In a move that should have surprised nobody, but will doubtless inspire more than a little well-practiced umbrage from the legislative leadership nonetheless, the Arizona Supreme Court unanimously ruled this week that the Legislature’s diversion of funds from the State Land Trust to balance the budget was unconstitutional.
This sort of thing has happened so many times before that it is safe to assume what happened back in 2009 when this was passed. The Democrats, in committee and on the floor, pointed out that this move was problematic, only to be ignored or rebuffed. Then, the House and Senate passed the measure despite the fact that their own attorneys told them that it was likely to be overturned.
Attorneys and judges make the big bucks in large part because the constitution is “a living document” that to a great extent is open to interpretation. Every generation of Arizona Students Association activists, for example, faces disappointment when they learn that the legislature and the courts disagree with them about what Article 11, Section 6 means when it says that higher education “shall be as nearly free as possible.”
Unfortunately for the Governor and her attorneys, the language involved here was far less equivocal. In fact, it is downright verbose in its specificity. One snippet, however, could well have been the basis for the entire decision:
B. No monies shall ever be taken from one permanent fund for deposit in any other, or for any object other than that for which the land producing the same was granted or confirmed.
To most people, the intent here seems pretty clear. It is even more so when one considers the history of how the State Trust Lands came to be. Back in the late 19th century, Congress tended to be leery about granting statehood to the western territories, not only for partisan political reasons, but also because of a perception that the territorial legislatures, Arizona’s in particular, tended to be reckless and irresponsible. Also, by the time Arizona became a state, Congress, having had the experience of granting trust lands to new states since 1793, was eager to prevent these resources from being squandered or otherwise mismanaged as they had on occasion in the past.
The result of this is that the integrity of the Trust is protected not only by the Constitution, but also in the Enabling Act, the federal law which allowed Arizona to become a state in the first place. This is why all but the most modest of changes to the system would need not only a ballot measure to change the Constitution, but could potentially require an act of Congress. Even one of the architects of the scheme, Rep. John Kavanagh (R-Fountain Hills), in his comments in the Star this morning, seems to admit that a legislative fix to reverse the ruling would be more trouble than it would be worth.
This all begs the question of why the Legislature ever thought this would work. They cannot very well claim ignorance, though it may seem tempting for some to agree. But, then, in the environment of unnecessary haste and phony urgency that the legislative leadership creates around the budget, asking questions is considered rude if not treasonous, and it is understandable that the members would let minor matters such as the State Constitution slide.
Alternately, it is also tempting to blame this on the legislature’s clueless failure to accept its role as a co-equal branch of government under the Constitution. Time and time again, the legislature’s claims to supremacy over the Governor, the courts, and even the Tucson City Council have been rebuffed, yet they still persist in this delusion. Thus, they waste considerable taxpayer dollars picking fights that they almost always lose.

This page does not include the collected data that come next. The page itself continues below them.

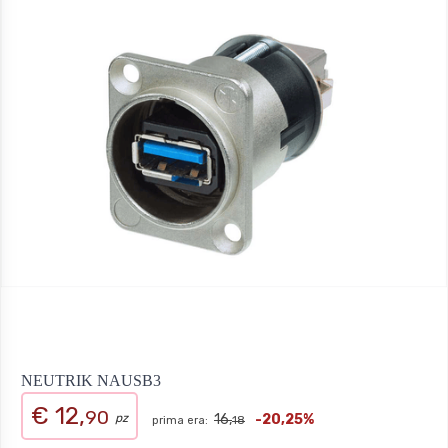
NEUTRIK NAUSB3
€ 12,
90
pz
16,
-20,25%
prima era:
18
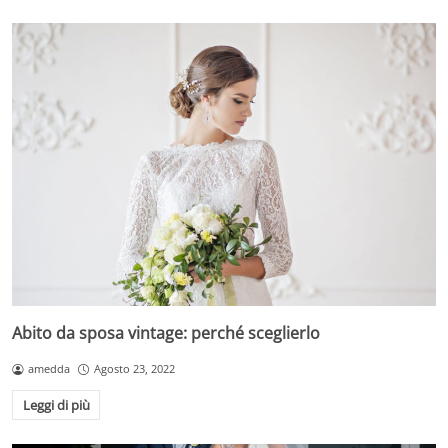
Abito da sposa vintage: perché sceglierlo
amedda
Agosto 23, 2022
Leggi di più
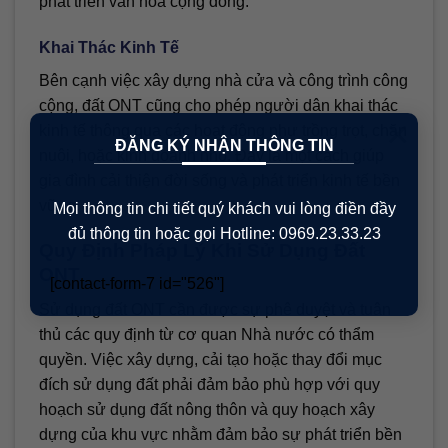
phát triển văn hóa cộng đồng.
Khai Thác Kinh Tế
Bên cạnh việc xây dựng nhà cửa và công trình công
cộng, đất ONT cũng cho phép người dân khai thác
×
kinh tế thông qua các hoạt động như trồng trọt, chăn
ĐĂNG KÝ NHẬN THÔNG TIN
nuôi, hoặc kinh doanh nhỏ. Đây là một cách giúp
gia đình cải thiện đời sống và phát triển kinh tế bền
vững.
Mọi thông tin chi tiết quý khách vui lòng điền đầy
đủ thông tin hoặc gọi Hotline: 0969.23.33.23
Quy Định Pháp Lý Khi Sử Dụng Đất
ONT
[contact-form-7 id="526"]
Sử dụng đất ONT cần được sự phê duyệt và tuân
thủ các quy định từ cơ quan Nhà nước có thẩm
quyền. Việc xây dựng, cải tạo hoặc thay đổi mục
đích sử dụng đất phải đảm bảo phù hợp với quy
hoạch sử dụng đất nông thôn và quy hoạch xây
dựng của khu vực nhằm đảm bảo sự phát triển bền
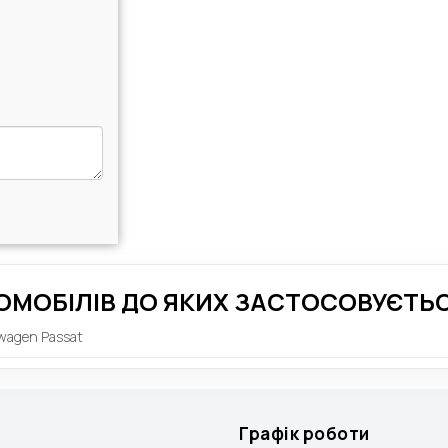
ОМОБІЛІВ ДО ЯКИХ ЗАСТОСОВУЄТЬС
wagen Passat
Графік роботи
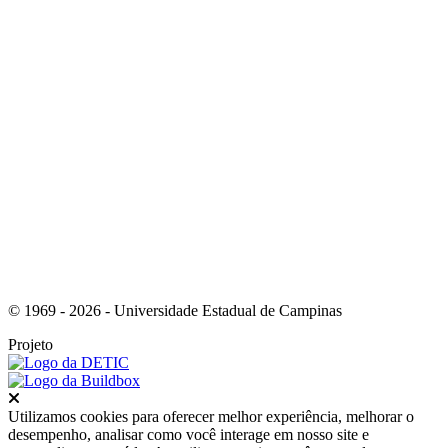
Link para o RSS
© 1969 - 2026 - Universidade Estadual de Campinas
Projeto
Fechar
Utilizamos cookies para oferecer melhor experiência, melhorar o
desempenho, analisar como você interage em nosso site e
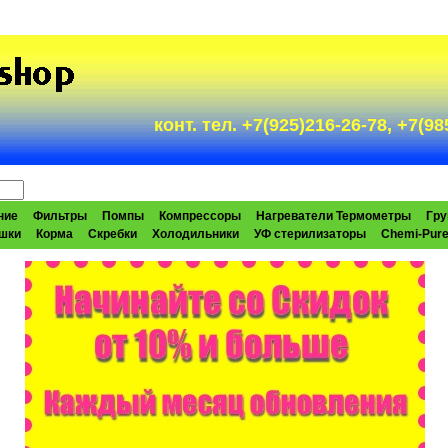
конт. тел. +7(925)216-26-78, +7(
ние
Фильтры
Помпы
Компрессоры
Нагреватели Термометры
Гру
шки
Корма
Скребки
Холодильники
УФ стерилизаторы
Chemi-Pur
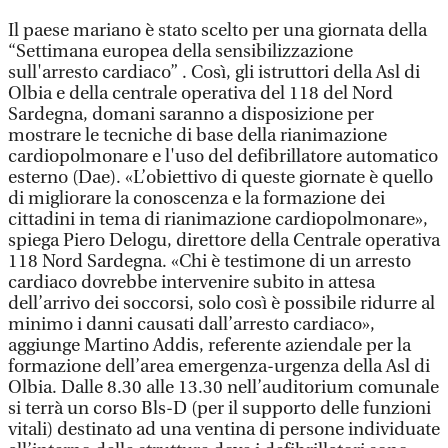
Il paese mariano è stato scelto per una giornata della
“Settimana europea della sensibilizzazione
sull'arresto cardiaco” . Così, gli istruttori della Asl di
Olbia e della centrale operativa del 118 del Nord
Sardegna, domani saranno a disposizione per
mostrare le tecniche di base della rianimazione
cardiopolmonare e l'uso del defibrillatore automatico
esterno (Dae). «L’obiettivo di queste giornate è quello
di migliorare la conoscenza e la formazione dei
cittadini in tema di rianimazione cardiopolmonare»,
spiega Piero Delogu, direttore della Centrale operativa
118 Nord Sardegna. «Chi è testimone di un arresto
cardiaco dovrebbe intervenire subito in attesa
dell’arrivo dei soccorsi, solo così è possibile ridurre al
minimo i danni causati dall’arresto cardiaco»,
aggiunge Martino Addis, referente aziendale per la
formazione dell’area emergenza-urgenza della Asl di
Olbia. Dalle 8.30 alle 13.30 nell’auditorium comunale
si terrà un corso Bls-D (per il supporto delle funzioni
vitali) destinato ad una ventina di persone individuate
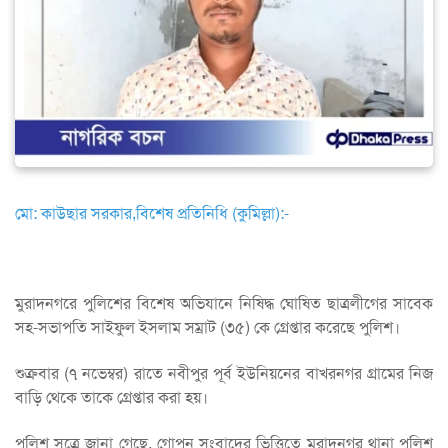
মো: কাউছার সরকার,বিশেষ প্রতিনিধি (কুমিল্লা):-
মুরাদনগরে পুলিশের বিশেষ অভিযানে নিষিদ্ধ ঘোষিত ছাত্রলীগের সাবেক
সহ-সভাপতি সাইফুল ইসলাম সম্রাট (৩৫) কে গ্রেপ্তার করেছে পুলিশ।
শুক্রবার (৭ নভেম্বর) রাতে নবীপুর পূর্ব ইউনিয়নের বাখরনগর গ্রামের নিজ
বাড়ি থেকে তাকে গ্রেপ্তার করা হয়।
পুলিশ সূত্রে জানা গেছে, গোপন সংবাদের ভিত্তিতে মুরাদনগর থানা পুলিশ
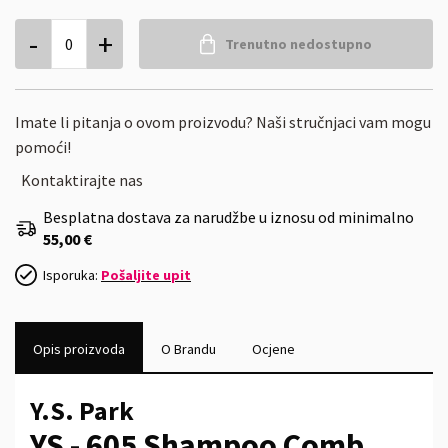
-
+
0
Trenutno nedostupno
Imate li pitanja o ovom proizvodu? Naši stručnjaci vam mogu
pomoći!
Kontaktirajte nas
Besplatna dostava za narudžbe u iznosu od minimalno
55,00 €
Isporuka:
Pošaljite upit
Opis proizvoda
O Brandu
Ocjene
Y.S. Park
YS - 605 Shampoo Comb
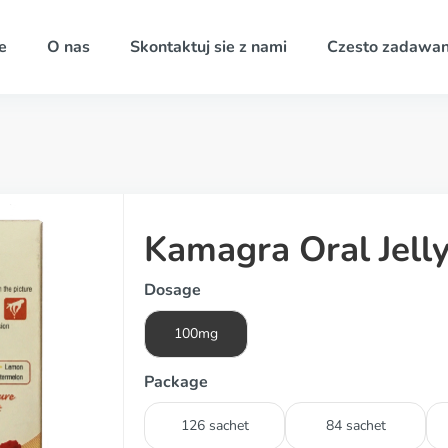
e
O nas
Skontaktuj sie z nami
Czesto zadawan
Kamagra Oral Jelly
Dosage
100mg
Package
126 sachet
84 sachet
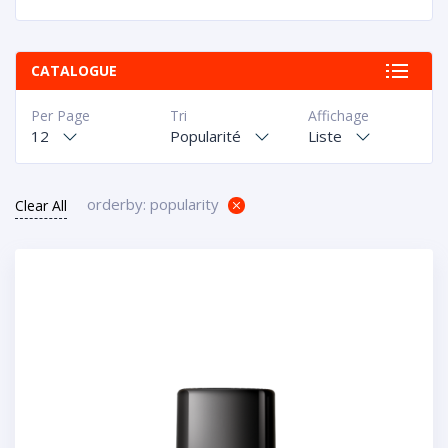
CATALOGUE
Per Page
Tri
Affichage
12
Popularité
Liste
orderby: popularity
Clear All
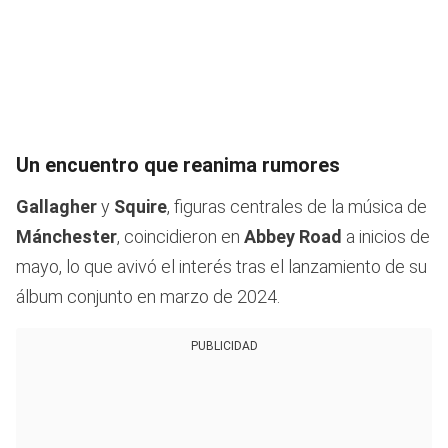
Un encuentro que reanima rumores
Gallagher
y
Squire
, figuras centrales de la música de
Mánchester
, coincidieron en
Abbey Road
a inicios de
mayo, lo que avivó el interés tras el lanzamiento de su
álbum conjunto en marzo de 2024.
PUBLICIDAD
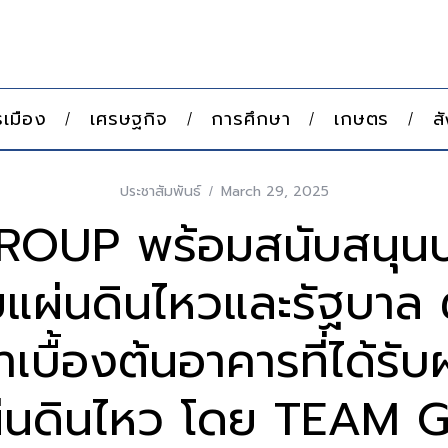
เมือง
เศรษฐกิจ
การศึกษา
เกษตร
ส
ประชาสัมพันธ์
March 29, 2025
OUP พร้อมสนับสนุนปร
แผ่นดินไหวและรัฐบาล ตั้
เบื้องต้นอาคารที่ได้ร
่นดินไหว โดย TEAM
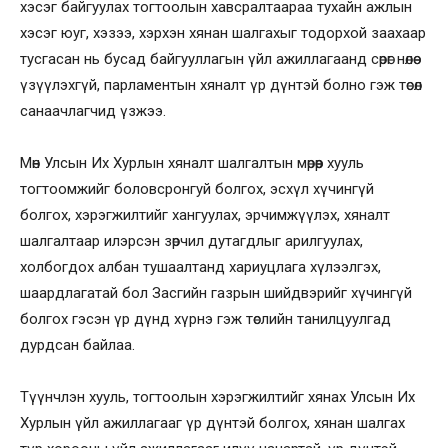
хэсэг байгуулах тогтоолын хавсралтаараа тухайн ажлын
хэсэг юуг, хэзээ, хэрхэн хянан шалгахыг тодорхой заахаар
тусгасан нь бусад байгууллагын үйл ажиллагаанд сөрөг нөлөө
үзүүлэхгүй, парламентын хяналт үр дүнтэй болно гэж төсөл
санаачлагчид үзжээ.
Мөн Улсын Их Хурлын хяналт шалгалтын мөрөөр хууль
тогтоомжийг боловсронгуй болгох, эсхүл хүчингүй
болгох, хэрэгжилтийг хангуулах, эрчимжүүлэх, хяналт
шалгалтаар илэрсэн зөрчил дутагдлыг арилгуулах,
холбогдох албан тушаалтанд хариуцлага хүлээлгэх,
шаардлагатай бол Засгийн газрын шийдвэрийг хүчингүй
болгох гэсэн үр дүнд хүрнэ гэж төслийн танилцуулгад
дурдсан байлаа.
Түүнчлэн хууль, тогтоолын хэрэгжилтийг хянах Улсын Их
Хурлын үйл ажиллагааг үр дүнтэй болгох, хянан шалгах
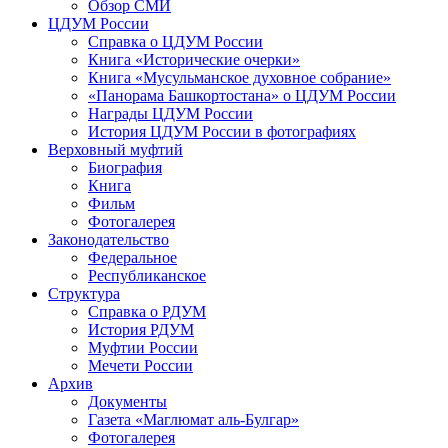
Обзор СМИ
ЦДУМ России
Справка о ЦДУМ России
Книга «Исторические очерки»
Книга «Мусульманское духовное собрание»
«Панорама Башкортостана» о ЦДУМ России
Награды ЦДУМ России
История ЦДУМ России в фотографиях
Верховный муфтий
Биография
Книга
Фильм
Фотогалерея
Законодательство
Федеральное
Республиканское
Структура
Справка о РДУМ
История РДУМ
Муфтии России
Мечети России
Архив
Документы
Газета «Маглюмат аль-Булгар»
Фотогалерея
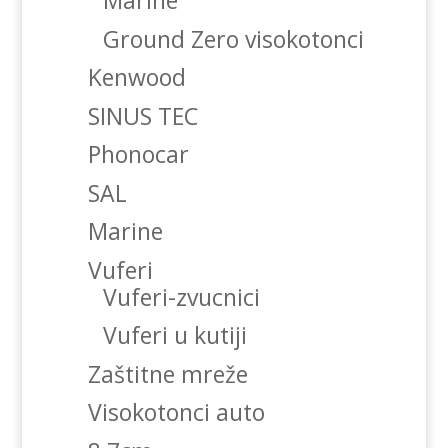
Marine
Ground Zero visokotonci
Kenwood
SINUS TEC
Phonocar
SAL
Marine
Vuferi
Vuferi-zvucnici
Vuferi u kutiji
Zaštitne mreže
Visokotonci auto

Yet another hypothetical assumes that the legislature knew what they were doing all along and expected this very result. After years of domination by a “starve the beast” mentality, there remains little room for cuts in the state budget, and the majority is impaired by a dunderheaded refusal to consider the issue of revenue, so there are very few options when tackling the budget. Under these circumstances, it is easy to imagine that they would say something like “Heck, I know that it is illegal, but we can transfer this $13 million and get this thing done for the year. We can worry about how to make it up later when the courts tell us that it is unconstitutional. It is June already and I just want the session to end so I can go on vacation.”
Of course, this would be the same sort of “accounting trick” for which the Republicans still criticize the previous Governor. Perhaps consistency is a bit too much to hope for.
The larger question is whether this makes a big lie out of Republican posturing about fiscal discipline. The fund transfer was unconstitutional, and now $13 million dollars is unaccounted for. Sure, the money can be found elsewhere with a little work, but, for the time being, can this budget really be considered “balanced?”